Action item: Search the data for the string "Glas" and copy each line where it turns up.
☆ ☆ ☆
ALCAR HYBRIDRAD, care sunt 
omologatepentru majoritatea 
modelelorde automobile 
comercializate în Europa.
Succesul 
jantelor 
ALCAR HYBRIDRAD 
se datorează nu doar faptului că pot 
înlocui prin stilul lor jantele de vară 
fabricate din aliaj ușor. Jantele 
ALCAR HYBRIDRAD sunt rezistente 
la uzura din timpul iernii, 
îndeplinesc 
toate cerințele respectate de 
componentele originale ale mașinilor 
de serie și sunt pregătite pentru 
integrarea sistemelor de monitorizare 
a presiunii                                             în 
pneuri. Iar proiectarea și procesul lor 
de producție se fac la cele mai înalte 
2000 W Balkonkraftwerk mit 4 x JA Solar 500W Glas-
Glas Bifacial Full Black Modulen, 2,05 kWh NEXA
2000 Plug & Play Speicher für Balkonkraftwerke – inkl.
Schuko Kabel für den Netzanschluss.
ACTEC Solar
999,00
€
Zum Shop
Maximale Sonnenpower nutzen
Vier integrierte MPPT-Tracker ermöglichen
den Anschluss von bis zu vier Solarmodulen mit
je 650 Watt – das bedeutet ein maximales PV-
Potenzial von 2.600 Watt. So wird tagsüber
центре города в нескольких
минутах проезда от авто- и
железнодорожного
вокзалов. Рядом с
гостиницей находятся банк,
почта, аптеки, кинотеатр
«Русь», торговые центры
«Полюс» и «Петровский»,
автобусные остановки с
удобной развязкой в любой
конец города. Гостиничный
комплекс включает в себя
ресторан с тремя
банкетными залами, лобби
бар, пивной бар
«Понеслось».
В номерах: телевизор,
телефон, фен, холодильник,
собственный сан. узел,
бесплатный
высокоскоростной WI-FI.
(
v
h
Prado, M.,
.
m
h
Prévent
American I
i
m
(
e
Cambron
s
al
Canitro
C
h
☆ ☆ ☆
Task solution:
2000 W Balkonkraftwerk mit 4 x JA Solar 500W Glas-
Glas Bifacial Full Black Modulen, 2,05 kWh NEXA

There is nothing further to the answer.